Brandon’s Top Films of 2015


1. The Duke of BurgundyPossibly the least commercial movie about a lesbian couple in a BDSM relationship possible. Equal parts an intentionally-obfuscated art film & a tender drama about negotiating how to balance romantic & sexual needs in a healthy relationship, The Duke of Burgundy isn’t for everyone, but it is the most beautifully-shot film of the year and a surprisingly poignant portrait of a timeless romance. If you have the patience for its languid pacing & reliance on repetition, the rewards are rich & plentiful.

2. What We Do in the Shadows In a year when a surprisingly limited number of American comedies hit the mark, this gem from New Zealand geniuses Jemaine Clement & Taika Waititi was an easy pick for best comedy of the year, if not the decade. You’d think that a mockumentary about vampire roommates in modern times would be the last breath of a dying genre, but What We Do in the Shadows is readily-available proof that the stake hasn’t been driven into its heart quite yet. This is a hilarious film that only improves upon repeat viewings, with a wealth of quotes waiting to make their way into your daily vocabulary. Now leave me to do my dark bidding on the Internet.
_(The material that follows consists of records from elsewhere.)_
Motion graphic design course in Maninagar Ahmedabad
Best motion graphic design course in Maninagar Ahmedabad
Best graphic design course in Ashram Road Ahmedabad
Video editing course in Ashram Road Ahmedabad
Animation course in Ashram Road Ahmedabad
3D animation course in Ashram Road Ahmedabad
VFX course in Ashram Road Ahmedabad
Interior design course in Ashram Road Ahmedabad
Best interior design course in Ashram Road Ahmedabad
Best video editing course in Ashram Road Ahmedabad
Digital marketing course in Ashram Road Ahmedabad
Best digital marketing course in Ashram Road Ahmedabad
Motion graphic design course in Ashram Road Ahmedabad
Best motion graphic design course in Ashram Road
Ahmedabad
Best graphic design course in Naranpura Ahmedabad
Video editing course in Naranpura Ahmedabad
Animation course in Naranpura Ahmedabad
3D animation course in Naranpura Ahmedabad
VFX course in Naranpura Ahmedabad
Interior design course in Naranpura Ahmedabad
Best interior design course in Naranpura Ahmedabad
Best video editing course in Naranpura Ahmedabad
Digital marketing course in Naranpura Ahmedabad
3. Ex Machina – Just really solid, well-constructed sci-fi. I can’t think of a film from this year that got a bigger effect out of so few, subtle moving parts. A lot of what immediately stands out about Ex Machina is the incredible talent of its three lead actors, but the film also has an intense, well-curated visual language to it that can make your blood run ice cold with the most minimal of efforts.

4. Tangerine The movie from 2015 I’d most like to watch/discuss with (the greatest human being walking the Earth) John Waters. Tangerine is a raucously fun, poorly behaved whirlwind of an adventure through Los Angeles’ cab rides & sex trade. For a movie shot entirely on iPhones it’s got a surprisingly intense cinematic eye & despite leaning hard towards over-the-top excess there’s a very touching story at its heart about the value of friendship & makeshift family.

5. Mad Max: Fury Road – Probably the most intensely weird & go-for-broke action film of the past decade. George Miller may be in his 70s, but this is the work of a youthful spirit grinding the gas peddle hard to the floor, hands off the steering wheel. In a time where CGI is casting an insufferable blandness across most action properties, Fury Road is a practical effects masterwork that feels like a breath of fresh air, despite the chokehold it takes on your senses.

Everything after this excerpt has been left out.